Yes. It's true. We all dream of a world, where every new imaging device
we hook up to our computer automatically goes and checks in with the
other devices, downloads their color profiles and completely
eliminates the need for calibration. We wish they could be a happy
little family, constantly chatting about grey scales and saturation
and brightness, while taking care of us and making sure that what
we see on our slides, prints out exactly so on our photo printer.

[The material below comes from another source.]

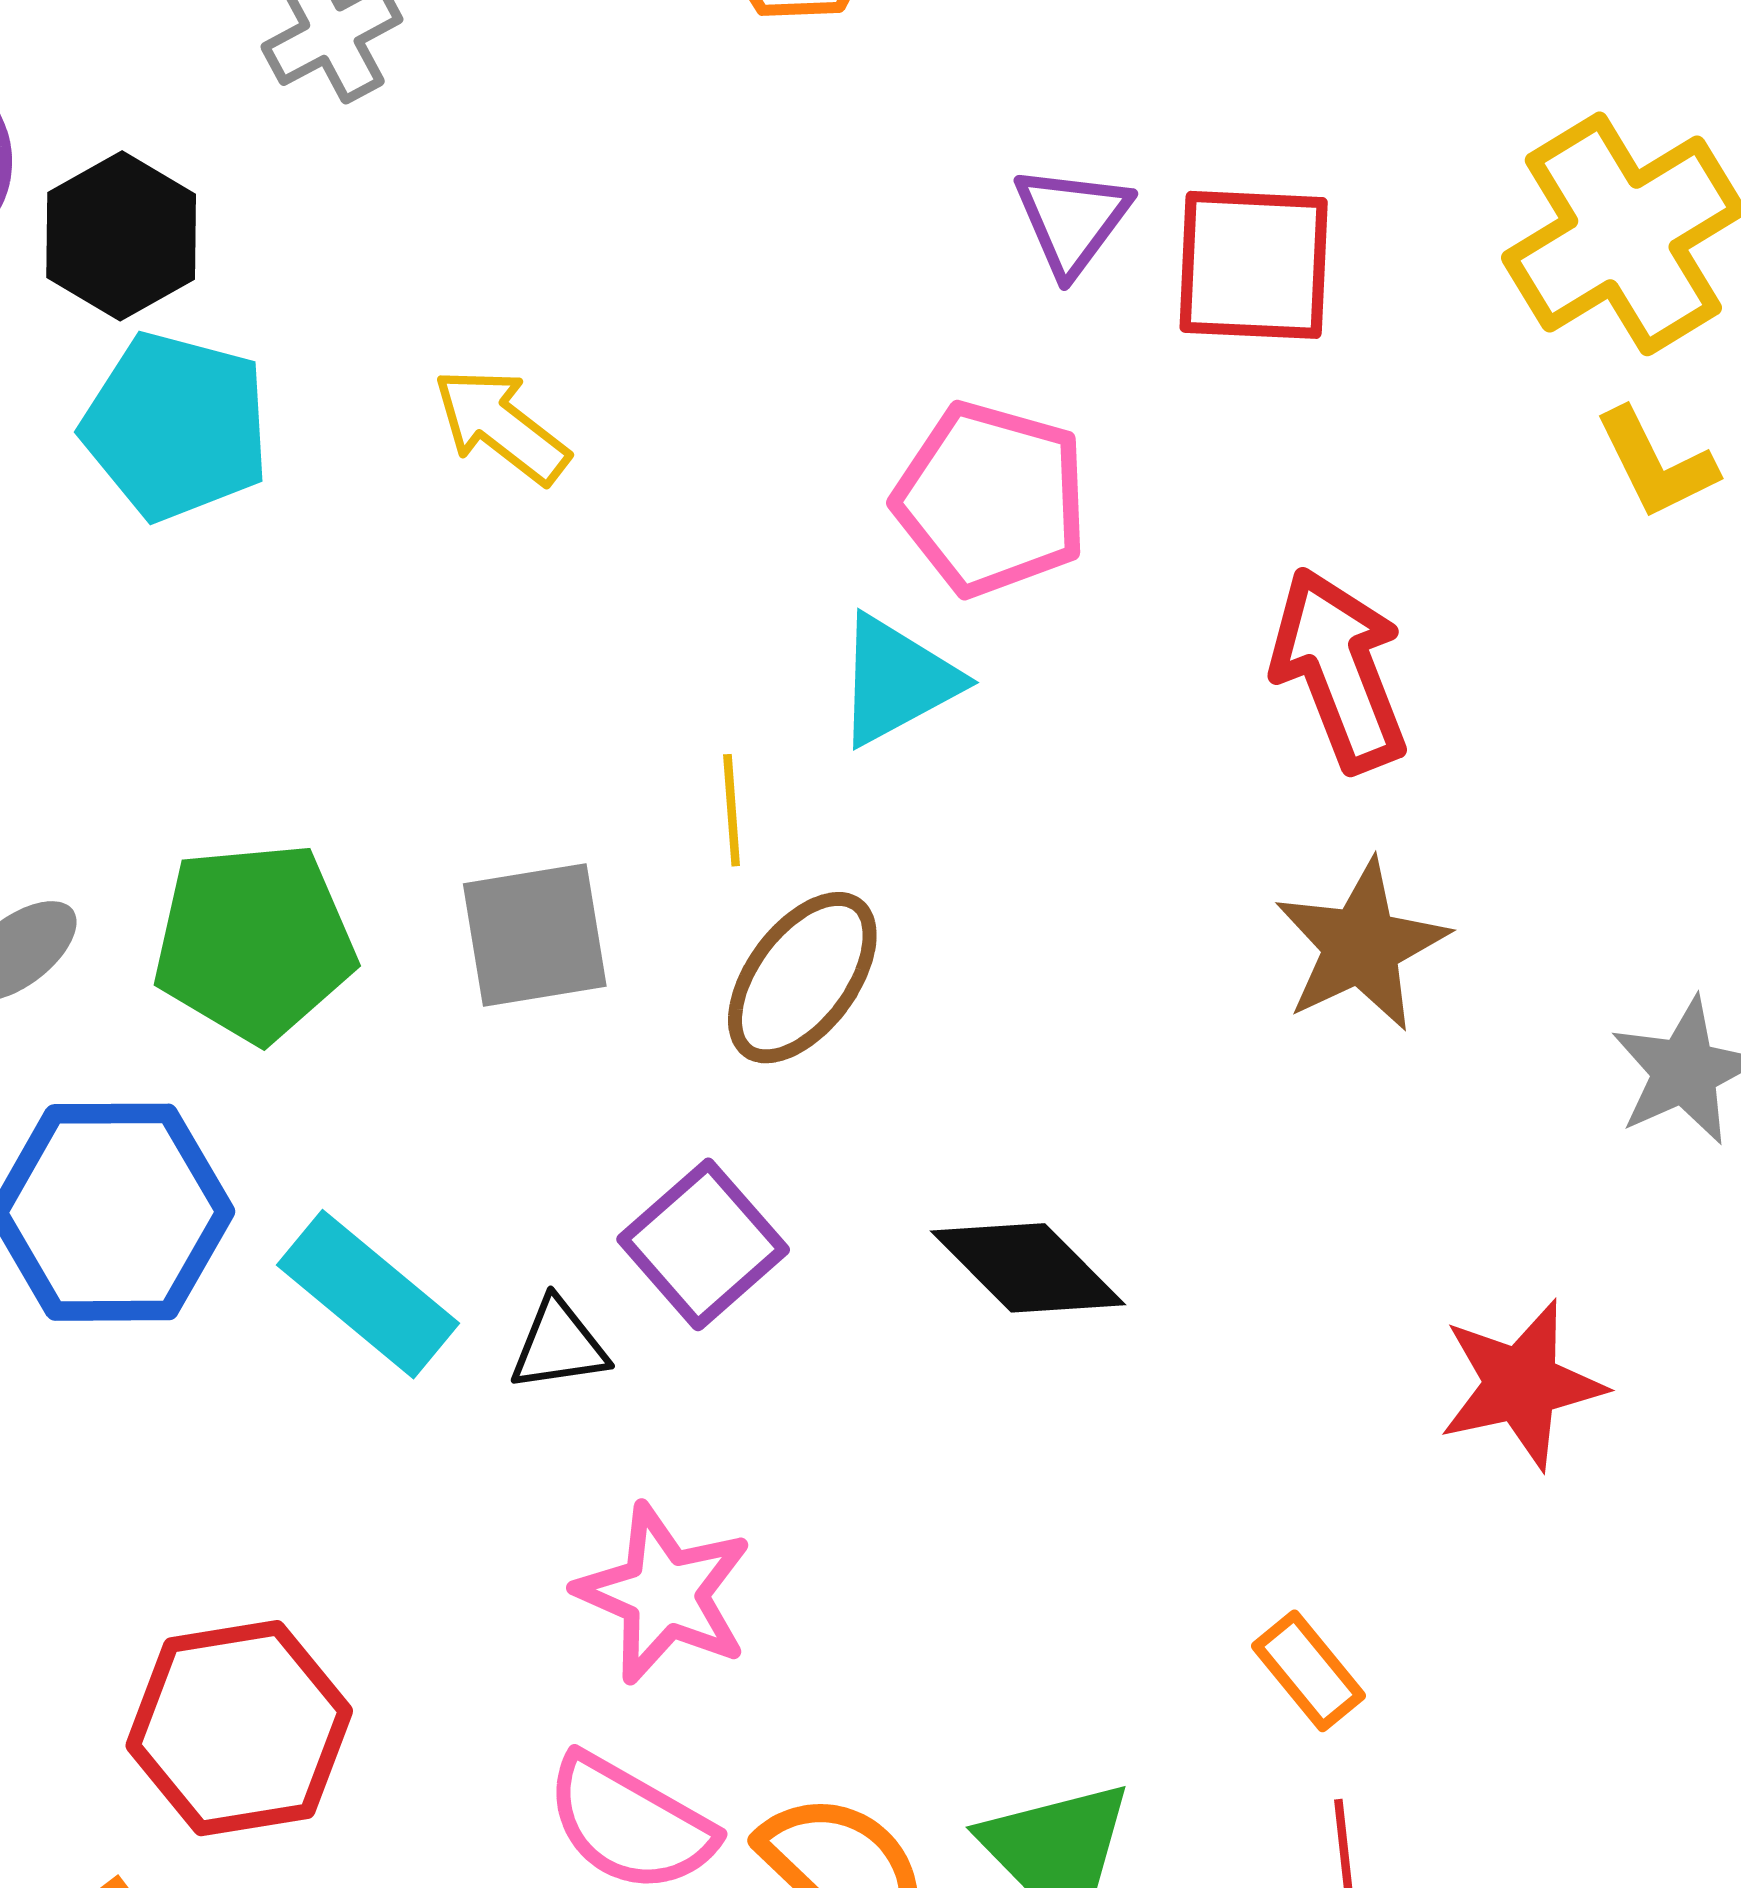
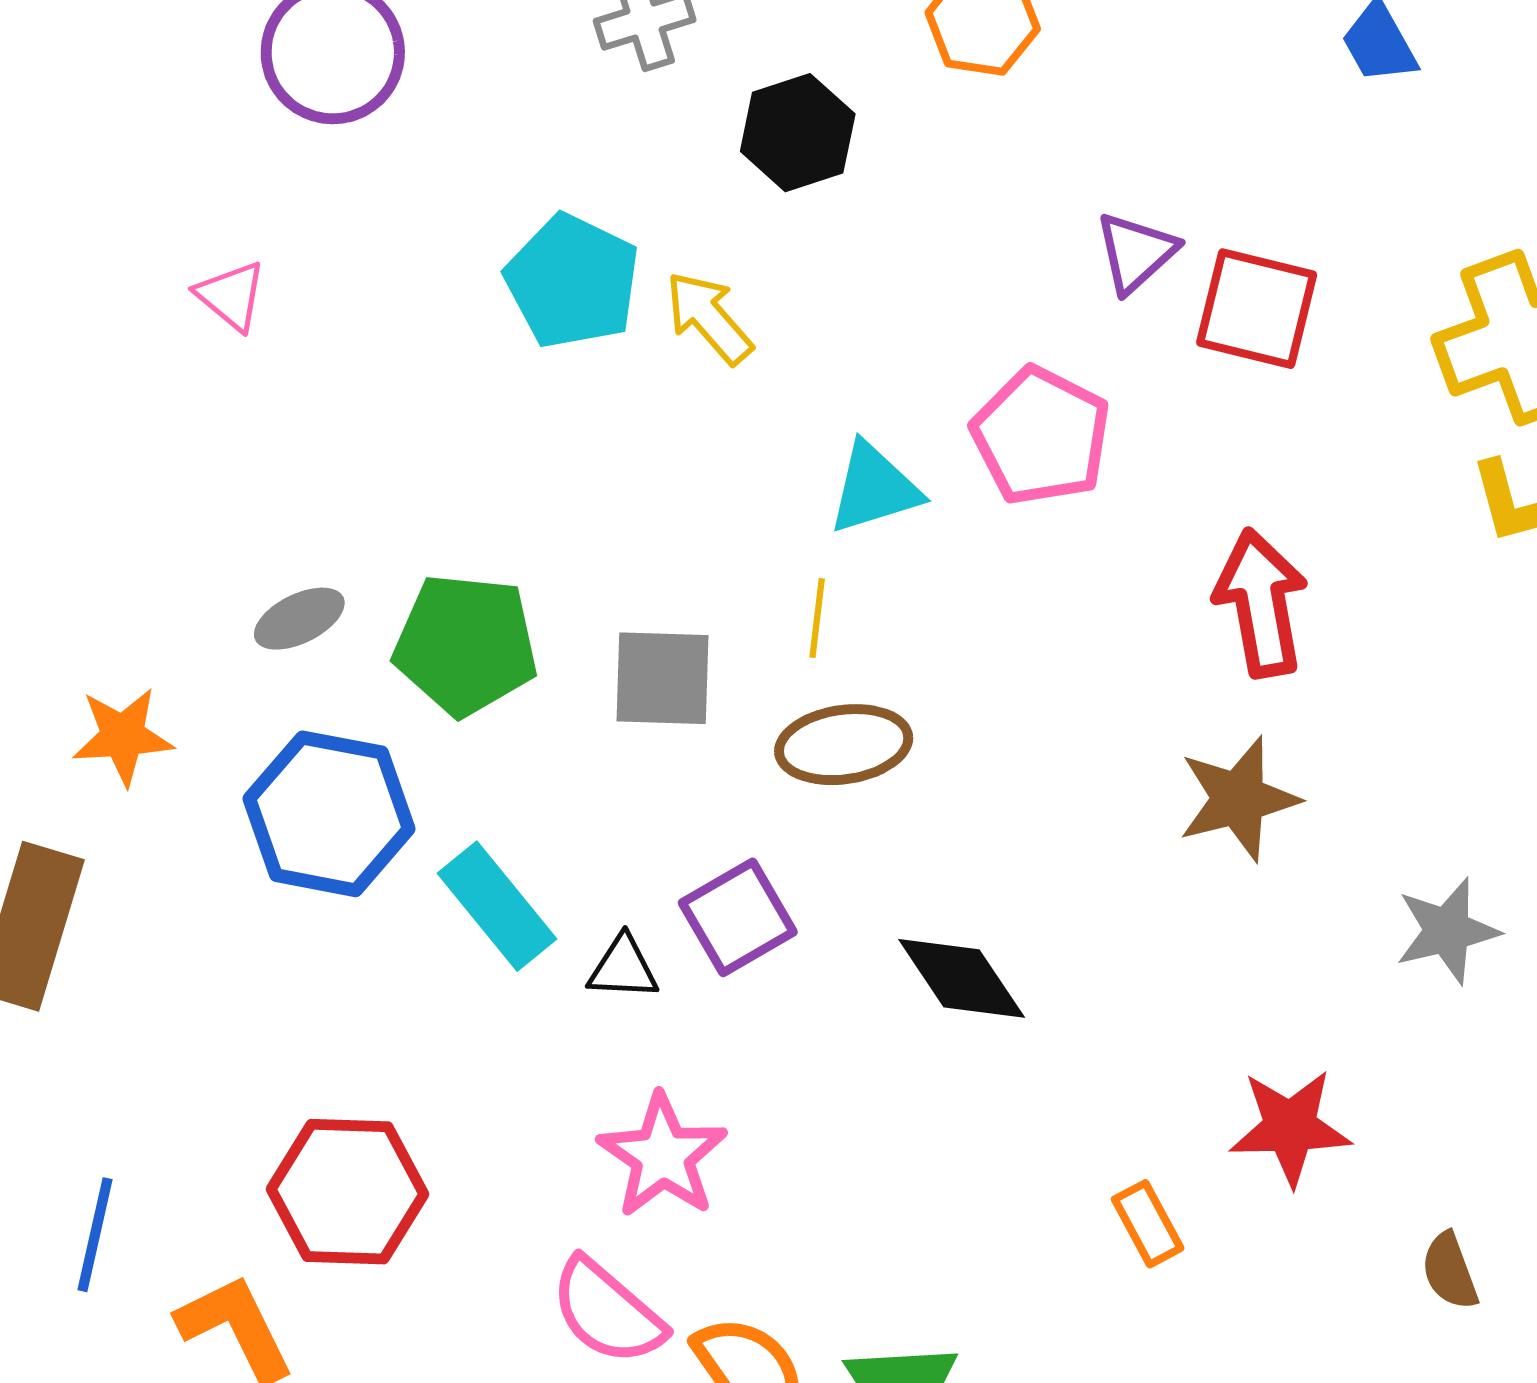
black hexagon: (121, 236) -> (798, 133), moved
cyan pentagon: (176, 426) -> (572, 281), moved
cyan triangle: (897, 680) -> (874, 488), moved
brown ellipse: (802, 978) -> (844, 745), turned 34
orange rectangle: (1309, 1671) -> (1148, 1224), moved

It's a dream however. The fact remains that unless you're willing to spend hundreds of
dollars on expensive calibration software and even hardware, you're
doomed to mediocrecy.
The good news however is that the fine people from the
New York Times
have recently put together a little help section for us poor calibration-challenged suckers:
- A tutorial on
monitor calibration
- Test
pattern of color and grayscale squares to look at while you adjust
controls on the front of your monitor
- Another test pattern
- PassMark's MonitorTest
for Windows, an inexpensive programs that put your monitor through tests to
improve its picture (free for 30 days, after that $15)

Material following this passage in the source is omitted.